This whole corona business is starting to get on my nerves. The restrictions aren’t particularly onerous in Switzerland, but they’re there, and they weigh on people. Without childcare, days at the office, business trips or anything to leave the house for except panic buying, the days blend into one. They’re all the same.
What little distraction I have comes from going to the office for quick stints once or twice a week. The coffee makers are still producing excellence, and a few people are still around for chats. What remains are days at home, with the children – who are good and surprisingly self-sufficient as a team of two but still only two and four years old – in frequent need of attention.
This afternoon we went out for a little walk in the bright sunshine of the first spring weekend. This hasn’t been banned yet. All official communication exhorts you to stay at home, but as long as you keep your distance, you’re fine. The town should have been heaving with people, but the streets were largely empty. I saw a few larger groups chatting animatedly, with individual subgroups, probably representing members of the same household, separated by at least three meters.

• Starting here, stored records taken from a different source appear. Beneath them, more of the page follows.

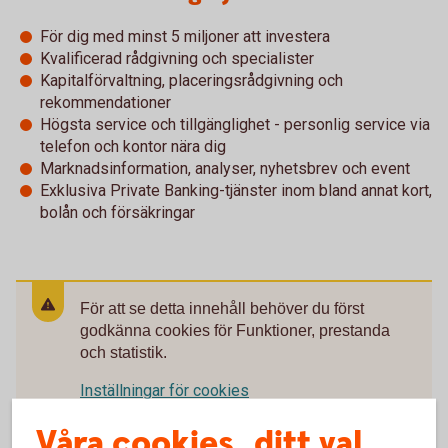
För dig med minst 5 miljoner att investera
Kvalificerad rådgivning och specialister
Kapitalförvaltning, placeringsrådgivning och
rekommendationer
Högsta service och tillgänglighet - personlig service via
telefon och kontor nära dig
Marknadsinformation, analyser, nyhetsbrev och event
Exklusiva Private Banking-tjänster inom bland annat kort,
bolån och försäkringar
För att se detta innehåll behöver du först
godkänna cookies för Funktioner, prestanda
och statistik.
Inställningar för cookies
Våra cookies, ditt val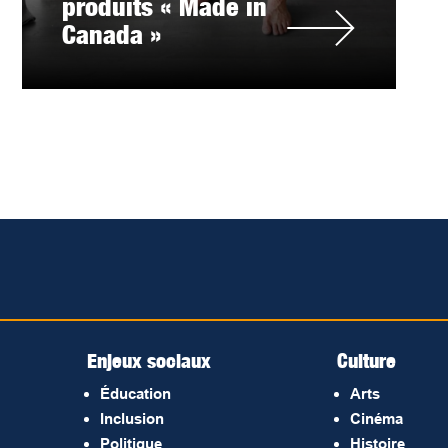
produits « Made in
Canada »
Enjeux sociaux
Culture
Éducation
Arts
Inclusion
Cinéma
Politique
Histoire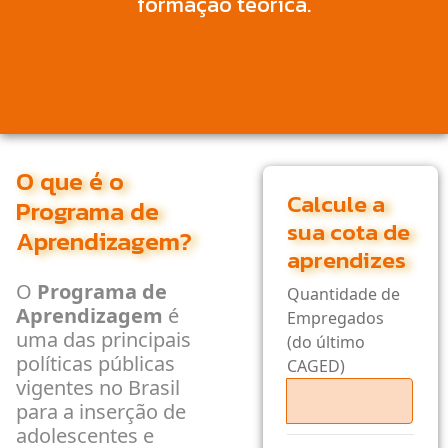
formação teórica.
O que é o
Calcule a
Programa de
sua cota de
Aprendizagem?
aprendizes
O
Programa de
Quantidade de
Aprendizagem
é
Empregados
uma das principais
(do último
políticas públicas
CAGED)
vigentes no Brasil
para a inserção de
adolescentes e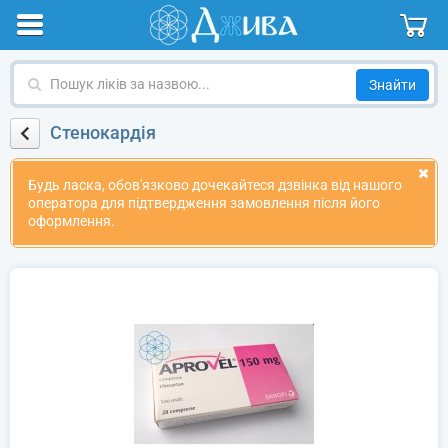
Пошук
ліків
за
Стенокардія
назвою
Будь ласка, обов'язково дочекайтеся дзвінка від нашого
оператора для підтвердження замовлення після його
оформлення.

We were out on scooters, which the Swiss, taking a cue from the French, call trottis. The kids played around almost normally but kept off the playgrounds. No questions or discussions were necessary. Even the boy knows how to say coronavirus and knows the term as a reason for all the changes to our routines.

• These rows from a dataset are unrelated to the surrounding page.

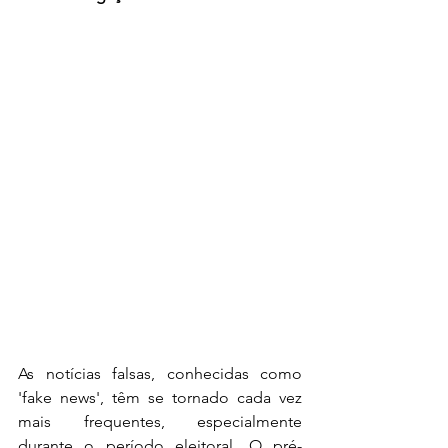
As notícias falsas, conhecidas como 
'fake news', têm se tornado cada vez 
mais frequentes, especialmente 
durante o período eleitoral. O pré-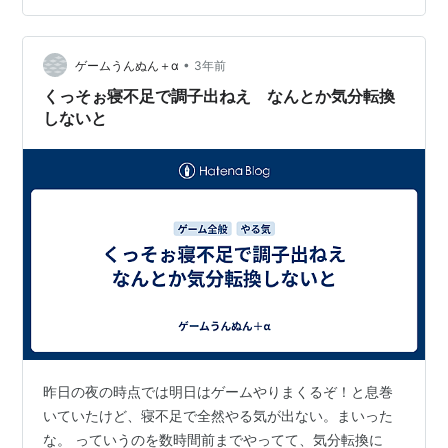
•
ゲームうんぬん＋α
3年前
くっそぉ寝不足で調子出ねえ なんとか気分転換
しないと
昨日の夜の時点では明日はゲームやりまくるぞ！と息巻
いていたけど、寝不足で全然やる気が出ない。まいった
な。 っていうのを数時間前までやってて、気分転換に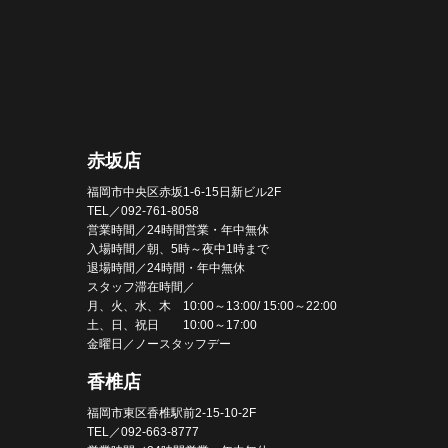
赤坂店
福岡市中央区赤坂1-6-15日新ビル2F
TEL／092-761-8058
営業時間／24時間営業・年中無休
入場時間／朝、5時～夜中1時まで
退場時間／24時間・年中無休
スタッフ滞在時間／
月、火、水、木 10:00～13:00/ 15:00～22:00
土、日、祝日 10:00～17:00
金曜日／ノースタッフデー
香椎店
福岡市東区香椎駅前2-15-10-2F
TEL／092-663-8777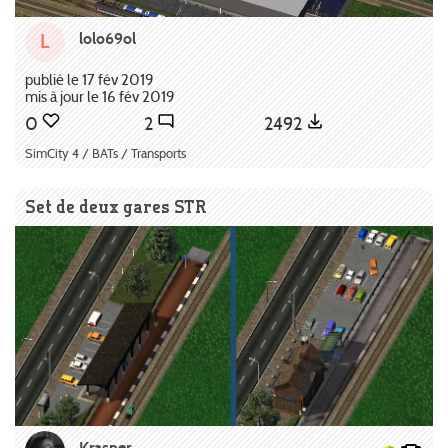
lolo69ol
L
publié le 17 fév 2019
mis à jour le 16 fév 2019
0
2
2492
SimCity 4 / BATs / Transports
Set de deux gares STR
Krasner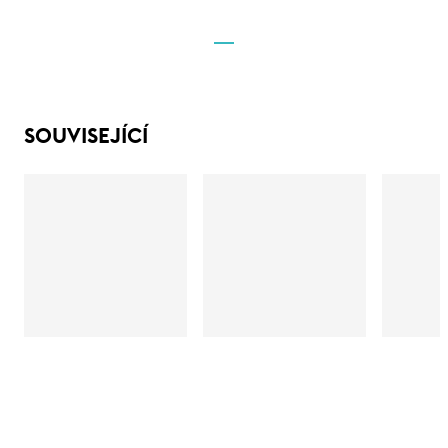
SOUVISEJÍCÍ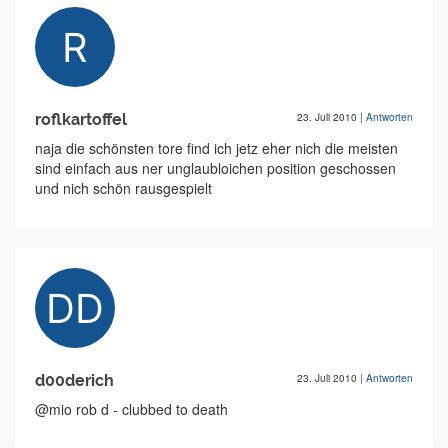
roflkartoffel
23. Juli 2010
|
Antworten
naja die schönsten tore find ich jetz eher nich die meisten
sind einfach aus ner unglaubloichen position geschossen
und nich schön rausgespielt
d00derich
23. Juli 2010
|
Antworten
@mio rob d - clubbed to death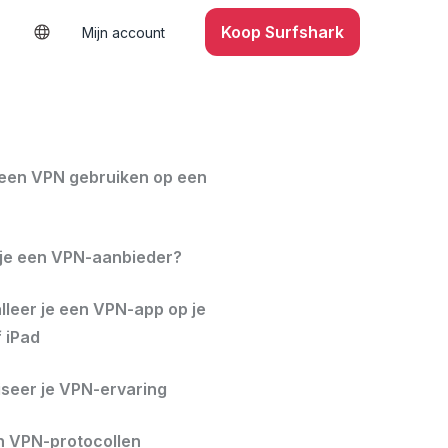
Koop Surfshark
Mijn account
en VPN gebruiken op een
 je een VPN-aanbieder?
lleer je een VPN-app op je
 iPad
iseer je VPN-ervaring
an VPN-protocollen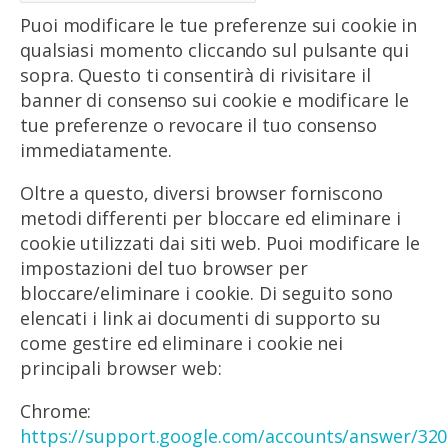
Puoi modificare le tue preferenze sui cookie in
qualsiasi momento cliccando sul pulsante qui
sopra. Questo ti consentirà di rivisitare il
banner di consenso sui cookie e modificare le
tue preferenze o revocare il tuo consenso
immediatamente.
Oltre a questo, diversi browser forniscono
metodi differenti per bloccare ed eliminare i
cookie utilizzati dai siti web. Puoi modificare le
impostazioni del tuo browser per
bloccare/eliminare i cookie. Di seguito sono
elencati i link ai documenti di supporto su
come gestire ed eliminare i cookie nei
principali browser web:
Chrome:
https://support.google.com/accounts/answer/32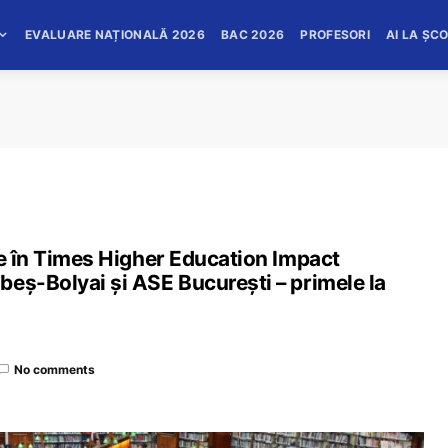
EVALUARE NAȚIONALĂ 2026
BAC 2026
PROFESORI
AI LA ȘC
se în Times Higher Education Impact
beș-Bolyai și ASE București – primele la
No comments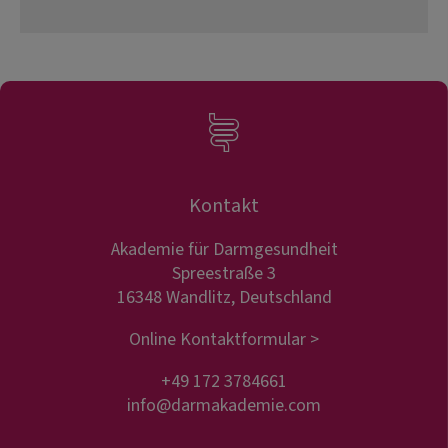
Kontakt
Akademie für Darmgesundheit
Spreestraße 3
16348 Wandlitz, Deutschland
Online Kontaktformular >
+49 172 3784661
info@darmakademie.com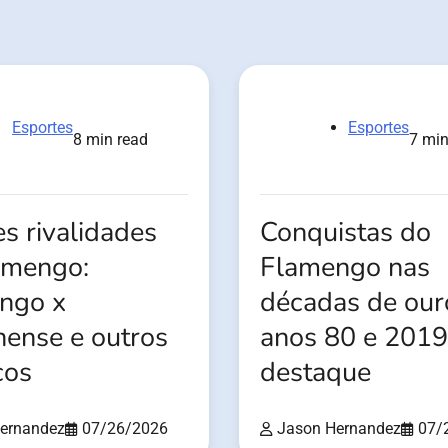
Esportes
Esportes
8 min read
7 min
s rivalidades
Conquistas do
amengo:
Flamengo nas
ngo x
décadas de our
nense e outros
anos 80 e 201
cos
destaque
ernandez
07/26/2026
Jason Hernandez
07/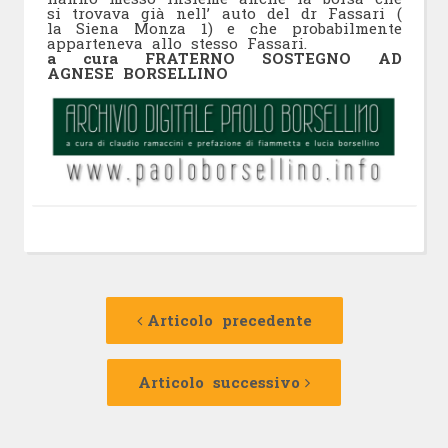
si trovava già nell’ auto del dr Fassari (
la Siena Monza 1) e che probabilmente
apparteneva allo stesso Fassari.
a cura FRATERNO SOSTEGNO AD
AGNESE BORSELLINO
Navigazione
Articolo
precedente:
Articolo precedente
articolo
Articolo
successivo:
Articolo successivo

In the morning, once again, I had been too exhausted for my Saturday ride on the trainer. I took it as the desperate last calling from chemotherapy. Laying in bed half asleep, I silently shouted a triumphant good-bye. Chasing the kids on the trotti for 30 minutes probably doesn’t have the same benefit, but it’s surely better than a long ride on the sofa.
My rides on the sofa, on evenings when I’m not on the trainer, have been called off. For a change, this has nothing to do with corona. More prosaically, the lamp in my projector blew. Given that the box is nearly eleven years old and has seen good use, this didn’t come as a surprise. It’s nevertheless bad timing, as we’ve got into the habit of staring at the big screen on the nights that I’m not cycling. This was indirectly prompted by the kids who, by being around all day, give us the impression of a permanent weekend. It’s bad timing twice over as the bulb blew right before we were to watch the last episode of the Galician noble-gangsters-and-drugs drama that has entertained us for about a month now.

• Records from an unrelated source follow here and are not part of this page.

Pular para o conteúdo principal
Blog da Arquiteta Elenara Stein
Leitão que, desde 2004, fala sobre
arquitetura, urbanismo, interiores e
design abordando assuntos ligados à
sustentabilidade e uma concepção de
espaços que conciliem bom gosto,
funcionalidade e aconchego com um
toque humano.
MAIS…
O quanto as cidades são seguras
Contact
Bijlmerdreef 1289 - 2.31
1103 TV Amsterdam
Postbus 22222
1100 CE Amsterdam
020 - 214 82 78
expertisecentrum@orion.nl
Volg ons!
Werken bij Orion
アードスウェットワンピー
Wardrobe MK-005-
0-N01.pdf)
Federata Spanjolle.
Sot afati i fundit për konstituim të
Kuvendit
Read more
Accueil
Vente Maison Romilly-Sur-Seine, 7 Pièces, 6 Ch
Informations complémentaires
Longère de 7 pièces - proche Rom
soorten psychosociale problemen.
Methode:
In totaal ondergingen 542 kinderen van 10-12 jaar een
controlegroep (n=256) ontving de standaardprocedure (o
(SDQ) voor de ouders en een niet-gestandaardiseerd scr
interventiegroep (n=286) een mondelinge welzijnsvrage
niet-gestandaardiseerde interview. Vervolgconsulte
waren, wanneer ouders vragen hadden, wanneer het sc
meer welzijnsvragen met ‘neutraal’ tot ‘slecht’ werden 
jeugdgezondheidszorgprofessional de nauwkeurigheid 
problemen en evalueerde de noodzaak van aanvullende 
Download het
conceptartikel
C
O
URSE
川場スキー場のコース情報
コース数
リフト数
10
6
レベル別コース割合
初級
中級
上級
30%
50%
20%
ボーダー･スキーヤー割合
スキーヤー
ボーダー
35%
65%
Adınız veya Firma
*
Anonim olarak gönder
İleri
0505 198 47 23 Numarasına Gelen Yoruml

The upside to the enforced closure of our home cinema, is that I found the time to finish my taxes. This is punishment I brought upon myself when I decided to file a tax return three years ago even though I wasn’t required to. In Switzerland, most foreigners are taxed at the source and owe the government nothing beyond that. Smart people enjoy the peace. I thought I might get some money back because I had claims to deductions that could not have possibly been part of the equation when my tax was calculated. Since this initial return, I’ve been required to file my taxes every year, but I’ve never got any money back nor any word that I’ve even submitted them.
With the taxes out of the way and corona having put life to a halt, the coming month is one of relative leisure. There are no business trips, no visits, no family activities outside the home. If the children didn’t insist, Easter might pass unnoticed. On the upside, with no doctor’s appointments or treatments to break a routine of increasing tedium, I can feel like a healthy person until the PET-CT scan in a month.